Synchronous Versus Asynchronous Replication
An important detail of a replicated system is whether the replication happens synchronously or asynchronously. (In relational databases, this is often a configurable option; other systems are often hardcoded to be either one or the other.)
Think about what happens in Figure 5-1, where the user of a website updates their profile image. At some point in time, the client sends the update request to the leader; shortly afterward, it is received by the leader. At some point, the leader forwards the data change to the followers. Eventually, the leader notifies the client that the update was successful.
Figure 5-2 shows the communication between various components of the system: the user’s client, the leader, and two followers. Time flows from left to right. A request or response message is shown as a thick arrow.
Figure 5-2. Leader-based replication with one synchronous and one asynchronous follower.
In the example of Figure 5-2, the replication to follower 1 is synchronous: the leader waits until follower 1 has confirmed that it received the write before reporting success to the user, and before making the write visible to other clients. The replication to follower 2 is asynchronous: the leader sends the message, but doesn’t wait for a response from the follower.
The diagram shows that there is a substantial delay before follower 2 processes the message. Normally, replication is quite fast: most database systems apply changes to followers in less than a second. However, there is no guarantee of how long it might take. There are circumstances when followers might fall behind the leader by several minutes or more; for example, if a follower is recovering from a failure, if the system is operating near maximum capacity, or if there are network problems between the nodes.
The advantage of synchronous replication is that the follower is guaranteed to have an up-to-date copy of the data that is consistent with the leader. If the leader suddenly fails, we can be sure that the data is still available on the follower. The disadvantage is that if the synchronous follower doesn’t respond (because it has crashed, or there is a network fault, or for any other reason), the write cannot be processed. The leader must block all writes and wait until the synchronous replica is available again.
For that reason, it is impractical for all followers to be synchronous: any one node outage would cause the whole system to grind to a halt. In practice, if you enable synchronous replication on a database, it usually means that one of the followers is synchronous, and the others are asynchronous.
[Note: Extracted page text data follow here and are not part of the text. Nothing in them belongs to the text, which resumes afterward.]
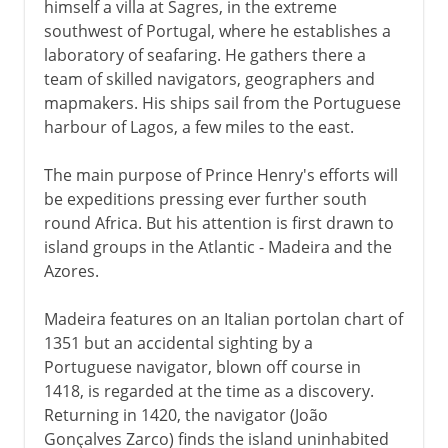
himself a villa at Sagres, in the extreme
southwest of Portugal, where he establishes a
laboratory of seafaring. He gathers there a
team of skilled navigators, geographers and
mapmakers. His ships sail from the Portuguese
harbour of Lagos, a few miles to the east.
The main purpose of Prince Henry's efforts will
be expeditions pressing ever further south
round Africa. But his attention is first drawn to
island groups in the Atlantic - Madeira and the
Azores.
Madeira features on an Italian portolan chart of
1351 but an accidental sighting by a
Portuguese navigator, blown off course in
1418, is regarded at the time as a discovery.
Returning in 1420, the navigator (João
Gonçalves Zarco) finds the island uninhabited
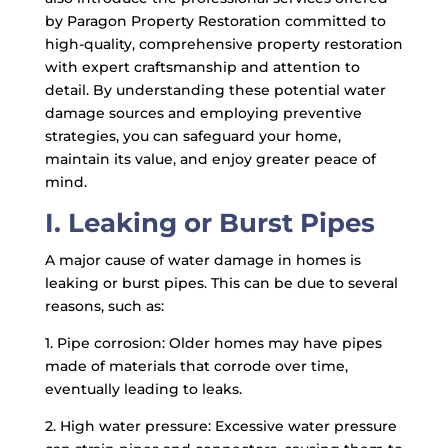
by Paragon Property Restoration committed to
high-quality, comprehensive property restoration
with expert craftsmanship and attention to
detail. By understanding these potential water
damage sources and employing preventive
strategies, you can safeguard your home,
maintain its value, and enjoy greater peace of
mind.
I. Leaking or Burst Pipes
A major cause of water damage in homes is
leaking or burst pipes. This can be due to several
reasons, such as:
1. Pipe corrosion: Older homes may have pipes
made of materials that corrode over time,
eventually leading to leaks.
2. High water pressure: Excessive water pressure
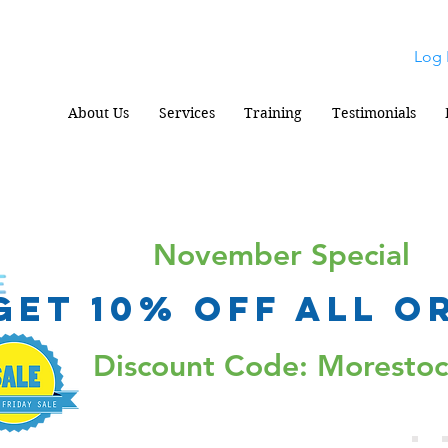
Log 
About Us
Services
Training
Testimonials
November Special
Get 10% Off all o
Discount Code: Moresto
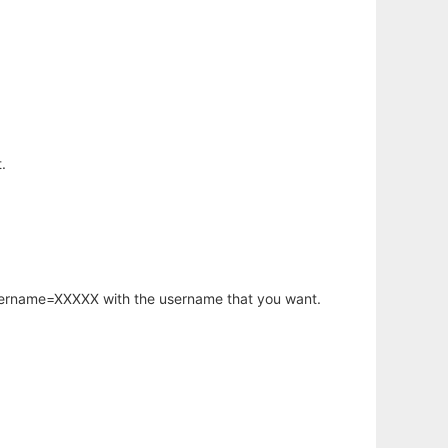
.
username=XXXXX with the username that you want.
If the synchronous follower becomes unavailable or slow, one of the asynchronous followers is made synchronous. This guarantees that you have an up-to-date copy of the data on at least two nodes: the leader and one synchronous follower. This configuration is sometimes also called semi-synchronous .
Often, leader-based replication is configured to be completely asynchronous. In this case, if the leader fails and is not recoverable, any writes that have not yet been replicated to followers are lost. This means that a write is not guaranteed to be durable, even if it has been confirmed to the client. However, a fully asynchronous configuration has the advantage that the leader can continue processing writes, even if all of its followers have fallen behind.
Weakening durability may sound like a bad trade-off, but asynchronous replication is nevertheless widely used, especially if there are many followers or if they are geographically distributed. We will return to this issue in “Problems with Replication Lag” on page 161.
Research on Replication
It can be a serious problem for asynchronously replicated systems to lose data if the leader fails, so researchers have continued investigating replication methods that do not lose data but still provide good performance and availability. For example, chain replication [8, 9] is a variant of synchronous replication that has been successfully implemented in a few systems such as Microsoft Azure Storage [10, 11].
There is a strong connection between consistency of replication and consensus (getting several nodes to agree on a value), and we will explore this area of theory in more detail in Chapter 9. In this chapter we will concentrate on the simpler forms of replication that are most commonly used in databases in practice.